Saturday, 12 June 2010

The Antidote To Treating Your Body As A Temple

 

am always reluctant to plunder the viral soup on the web for an easy post but I do love these witty juxtapositions. In case you haven't seen them?  There are moments here that remind me of my daughter's riotous wedding in rural Poland.









Thanks to whoever it was who compiled these.

Wednesday, 9 June 2010

The English Country Blogger



When I'm affecting my urban cool mode, I tell rural types that I only like to see the countryside through double glazing because I know it teases. Except that they look at me witheringly and uncomprehendingly. By then it's too late to say that we once bought a coastguard house on top of a cliff in Dorset, without electricity or running water ten years later. That big blotch in the picture represents the row of seven grimly but solidly built dwellings that look so out of place on the footpath that we frequently met the gaze of walkers down the other end of a pair of binoculars, leaning against our wall.  The painter Augustus John once stayed there but so did some IRA bombers on the run, before our time.  For many years there was an old rowing boat parked outside, confiscated from smugglers pour encourager les autres. The story goes that they were made to carry it up there (where the coastguards made it unseaworthy) - no mean feat up 500 ft of precipitous smugglers' path. Thomas Hardy's short story The Distracted Preacher is a rollicking tale of the Revenue men versus the smugglers who took this very route.

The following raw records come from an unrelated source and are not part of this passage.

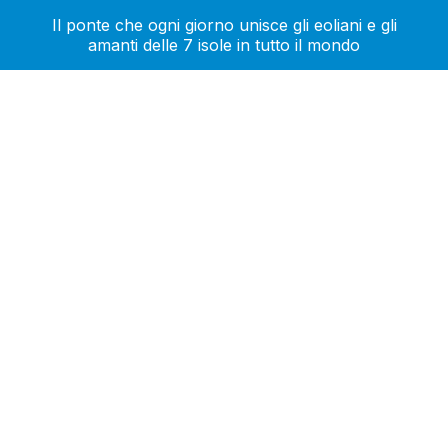
Il ponte che ogni giorno unisce gli eoliani e gli
amanti delle 7 isole in tutto il mondo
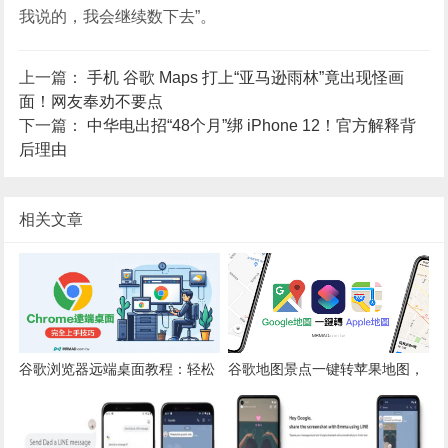
我说的，我会继续数下去”。
上一篇：
手机 谷歌 Maps 打上“亚马逊雨林”竟出现怪画
面！网友奉劝不要点
下一篇：
中华电出招“48个月”绑 iPhone 12！官方解释背
后理由
相关文章
谷歌浏览器远端桌面教程：轻松
谷歌地图景点一键转苹果地图，
实现Google账号远程操控电脑
快速实现导航转换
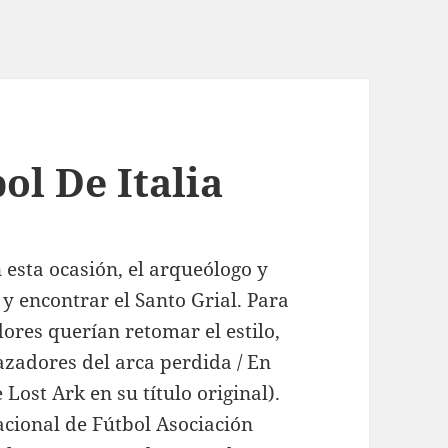
ol De Italia
esta ocasión, el arqueólogo y
y encontrar el Santo Grial. Para
dores querían retomar el estilo,
azadores del arca perdida / En
Lost Ark en su título original).
acional de Fútbol Asociación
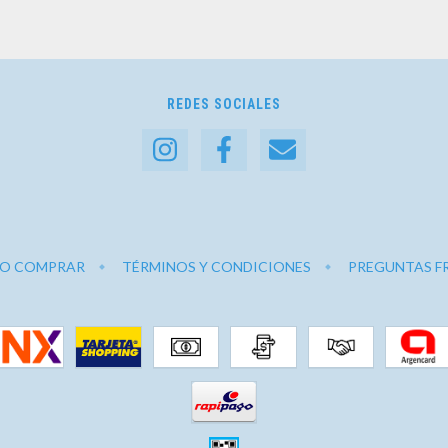
REDES SOCIALES
O COMPRAR
TÉRMINOS Y CONDICIONES
PREGUNTAS F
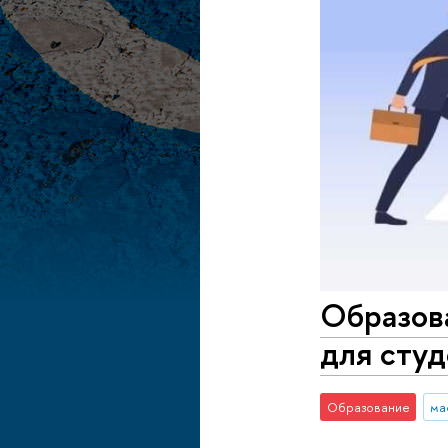
Образов
для студ
Образование
ма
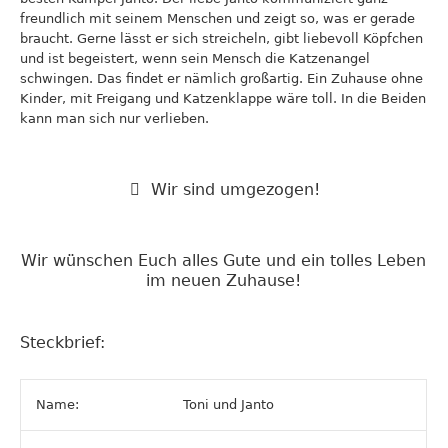
freundlich mit seinem Menschen und zeigt so, was er gerade
braucht. Gerne lässt er sich streicheln, gibt liebevoll Köpfchen
und ist begeistert, wenn sein Mensch die Katzenangel
schwingen. Das findet er nämlich großartig. Ein Zuhause ohne
Kinder, mit Freigang und Katzenklappe wäre toll. In die Beiden
kann man sich nur verlieben.
Wir sind umgezogen!
Wir wünschen Euch alles Gute und ein tolles Leben
im neuen Zuhause!
Steckbrief:
Name:
Toni und Janto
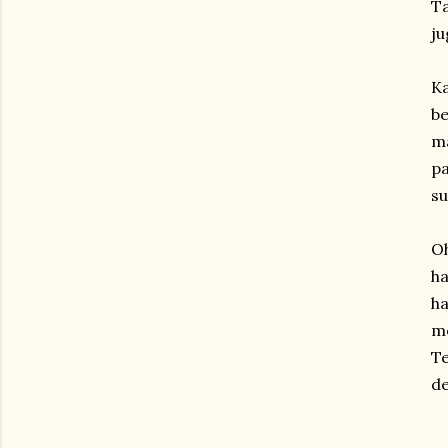
Ta
ju
Ka
be
ma
pa
su
Oh
ha
ha
me
Te
d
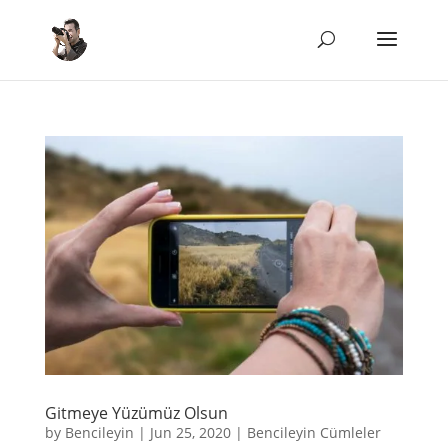
Gitmeye Yüzümüz Olsun
by
Bencileyin
|
Jun 25, 2020
|
Bencileyin Cümleler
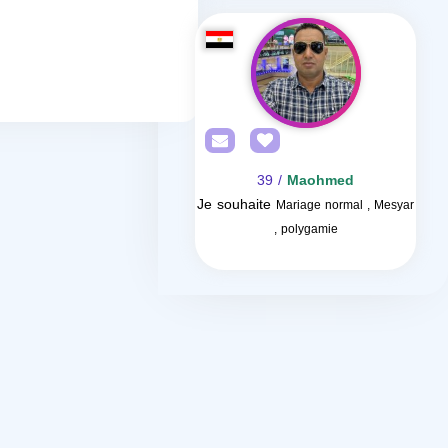
/ 39
Maohmed
Je souhaite
Mariage normal , Mesyar
, polygamie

I have just returned from staying nearby for a couple of days and much regret that we didn't get to walk up there.  The first day it was shrouded in mist; the second day I fell to painting it instead. And then I  fancied myself attempting The Diary of An English Country Lady with a sketch of some bois trouvé.  I found it in on a lush secret path from the beach, the trees dripping and glistening after the rain.  I was taken by the radioactive green of the lichen and the alien fungus growing out of it.  I wish I could pretend I wasn't in the East End of London as I write this or that I won't be back to compulsively drawing shoes now. (I am such a poseur.)


Sunday, 6 June 2010

Hat Shock

Clearly, I had internalised this..



and this..

when I saw a couture hat in a beautiful shop in Berlin a year or so back.  I tried it on and it looked fabulous darling!  But being a little small, I asked them to make me another that would be more comfortable. I don't recall asking them to scale the whole thing up.  When a large pink box arrived in London I could barely contain my excitement until...

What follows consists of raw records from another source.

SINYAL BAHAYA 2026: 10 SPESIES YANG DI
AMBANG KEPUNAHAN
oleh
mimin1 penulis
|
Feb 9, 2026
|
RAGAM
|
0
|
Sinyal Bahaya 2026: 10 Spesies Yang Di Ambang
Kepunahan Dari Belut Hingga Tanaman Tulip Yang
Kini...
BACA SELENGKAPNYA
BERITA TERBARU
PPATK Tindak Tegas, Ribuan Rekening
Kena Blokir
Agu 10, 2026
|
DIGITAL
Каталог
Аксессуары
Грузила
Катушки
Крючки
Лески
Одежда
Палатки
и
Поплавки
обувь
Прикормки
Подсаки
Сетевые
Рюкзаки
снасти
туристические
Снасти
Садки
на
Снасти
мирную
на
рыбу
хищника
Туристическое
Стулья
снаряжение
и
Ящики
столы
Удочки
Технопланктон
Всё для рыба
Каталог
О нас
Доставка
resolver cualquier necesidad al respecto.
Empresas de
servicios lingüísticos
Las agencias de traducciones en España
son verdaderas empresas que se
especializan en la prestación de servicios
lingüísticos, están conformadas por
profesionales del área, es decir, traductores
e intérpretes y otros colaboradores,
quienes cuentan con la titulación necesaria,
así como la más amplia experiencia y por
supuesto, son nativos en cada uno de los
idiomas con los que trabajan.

The look of dismay on my face was occasioned by the entry of the artist formerly known as my husband who not only roared with laughter but started singing Haul 'Em Down You Zulu Warriors!  a number more often heard in the communal bath after a rugby match.  Ok, he's still my husband.  

I took a deep breath and strimmed it, leaving road kill all over the bedroom floor. And I can now wear it out in public without a couple of stiff gins. 

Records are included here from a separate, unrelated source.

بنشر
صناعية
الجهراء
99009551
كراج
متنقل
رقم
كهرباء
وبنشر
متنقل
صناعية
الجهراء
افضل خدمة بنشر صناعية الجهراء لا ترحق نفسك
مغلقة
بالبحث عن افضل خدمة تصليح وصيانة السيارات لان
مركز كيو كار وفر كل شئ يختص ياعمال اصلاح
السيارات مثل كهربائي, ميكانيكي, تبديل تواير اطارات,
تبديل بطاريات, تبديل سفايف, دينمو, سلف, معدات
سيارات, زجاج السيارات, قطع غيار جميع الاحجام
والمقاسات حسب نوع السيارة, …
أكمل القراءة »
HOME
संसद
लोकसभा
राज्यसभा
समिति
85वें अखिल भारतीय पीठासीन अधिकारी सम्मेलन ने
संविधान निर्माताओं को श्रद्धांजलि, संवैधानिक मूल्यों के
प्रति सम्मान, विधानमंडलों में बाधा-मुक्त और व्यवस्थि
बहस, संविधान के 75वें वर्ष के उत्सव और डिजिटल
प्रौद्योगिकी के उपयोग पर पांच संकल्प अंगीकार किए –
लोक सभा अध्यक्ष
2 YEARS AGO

 Nice to know I'm in good company.


Tuesday, 1 June 2010

The Tidy Mind (or The Guest from Hell)





Original image from made-in-china.com


I found myself staying in an Admiral’s residence at the weekend.  A handsome Georgian house, our bedroom was on the top floor looking out over the harbour and there were naval ships of an earlier era on the walls.  I loved the little white bowl with its gold rim containing two pills in a dark green bubble strip. Stuck in the base of the bowl was a utilitarian dynotape message in white on black SEASICK PILLS. (Seriously, a design classic.)  It was all charming except that something kept catching my eye: a big basket of not terribly wonderful white artificial flowers on a good mahogany chest of drawers. They just cancelled out everything that was so pleasing.  If she should read this, I do hope the delightful admiral’s wife will forgive me for tucking them away in the bottom of the wardrobe. So naughty, I know. At least I didn’t steal the little white bowl, tempting as it was.

When I confessed this to Mr. Toby Worthington he kindly absolved my sin and admitted that he has been known to fully rearrange hotel rooms. “Really, it's doing the management a favour, if only they'd see it that way.” Every time I think of it, I can’t stop laughing.